According to a publication by the NRDC (Natural Resources Defense Council), it is conservatively estimated that U.S. Restaurants (full and quick-service) generate between 20 to 30 billion pounds of food waste each year. Combine that with Statista’s estimate of 647,288 restaurants in the United States and the result is about 33,987 pounds of food waste annually per restaurant. YIKES!?!

Are you doing everything you can to manage your inventory? Along with labor, it is the most important cost you have to manage to maintain profitability. Many restaurant owners find themselves swirling in a mass of paperwork each day related to taking physical inventory, recording the purchase and use of inventory, and trying to plan for exactly how much they will need on hand for the current day and weekly sales. That’s a tough job when you are doing it all by hand.

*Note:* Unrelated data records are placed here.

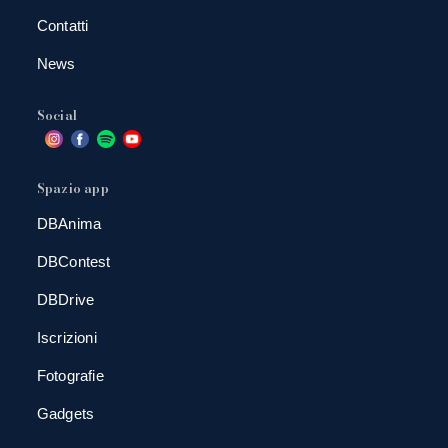
Contatti
News
Social
Spazio app
DBAnima
DBContest
DBDrive
Iscrizioni
Fotografie
Gadgets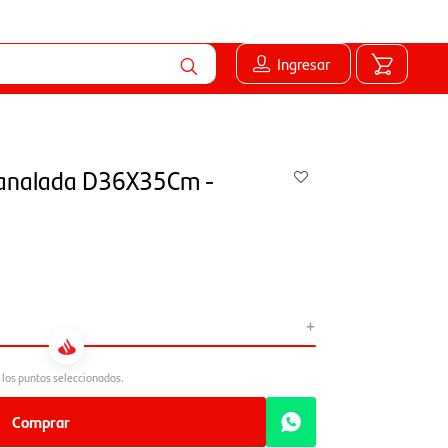
Ingresar
canalada D36X35Cm -
+
Comprar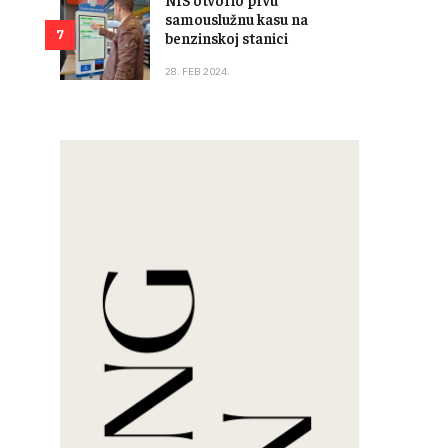
samouslužnu kasu na
7
benzinskoj stanici
28. FEB 2024.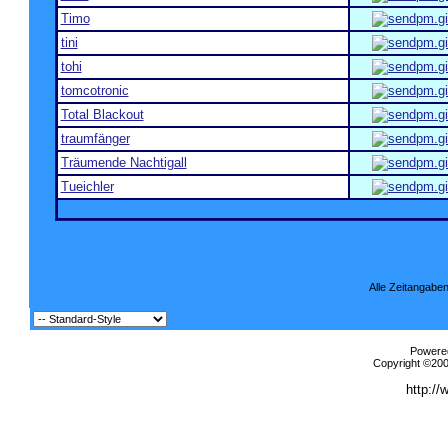
Timo
tini
tohi
tomcotronic
Total Blackout
traumfänger
Träumende Nachtigall
Tueichler
Alle Zeitangaben
Powered
Copyright ©2000
http://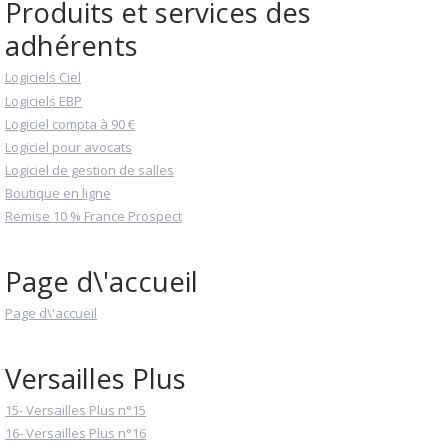
Produits et services des
adhérents
Logiciels Ciel
Logiciels EBP
Logiciel compta à 90 €
Logiciel pour avocats
Logiciel de gestion de salles
Boutique en ligne
Remise 10 % France Prospect
Page d\'accueil
Page d\'accueil
Versailles Plus
15- Versailles Plus n°15
16- Versailles Plus n°16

If you manage a QSR, you know there is no crystal ball, but if you don’t have the right tools to help you manage your inventory and make these decisions, then you know that it can result in significant waste of product. Additionally, if you are relying on excel, gut, or just a weather prediction to make these decisions – there is likely room for improvement.

What does that translate to in terms of dollars and profitability for your store? And what specifically is causing it? It would be wrong to say that it’s all on the “front end”, meaning before you make the sale. Some of that food is wasted by the consumer after they purchase it. However, a good store manager knows there are specific areas that can be managed to cut waste before it gets to the end consumer.

  1. Trim waste- This is especially important for those QSR’s that do a lot of their own food preparation. Some QSR’s get all of their buns ready to use. However, what if you buy bread and slice it? Who is monitoring the trimmed ends? At the end of the day, you likely have enough trimmed ends to make several more sandwiches.
  2. Mishandling- This can encompass many different meanings. It could be overcooking the food, not processing a customer’s order correctly, or even when preparing “pre-packaged” items they are put together incorrectly causing you to throw the food away before it gets to the consumer.
  3. Wide ranging menu choices- The more your customers have to choose from, the more ingredients you must manage.
  4. Making too much- This is largely dependent on your ability to forecast sales. Along with number five, this is one of the major downfalls of many QSR’s.
  5. Buying too much- Trying to predict sales and regulate your inventory purchases can be the most difficult part of the job. Many managers are still doing this in a very manual fashion which will inevitably result in errors.

All the above costs are manageable, but store owners need to implement a less labor intensive method to be able to quickly identify the high food costs and take action.

My recommendation would be to stop taking inventory using paper sheets, managing reorders using pencil and paper combined with gut instinct and sometimes a bit of knowledge about last Sunday’s sales. This is not the best method. While it clearly is not providing the real-time data that you need to make quick decisions, it is also a huge waste of time, effort, manpower, and money.

The solution? Invest in the technology that will enable your store managers to take inventory, manage counts, monitor ideal food costs, and forecast orders. With the right tools to manage this process and get actionable insights restaurant managers should be able to eliminate waste and increase profits as a result.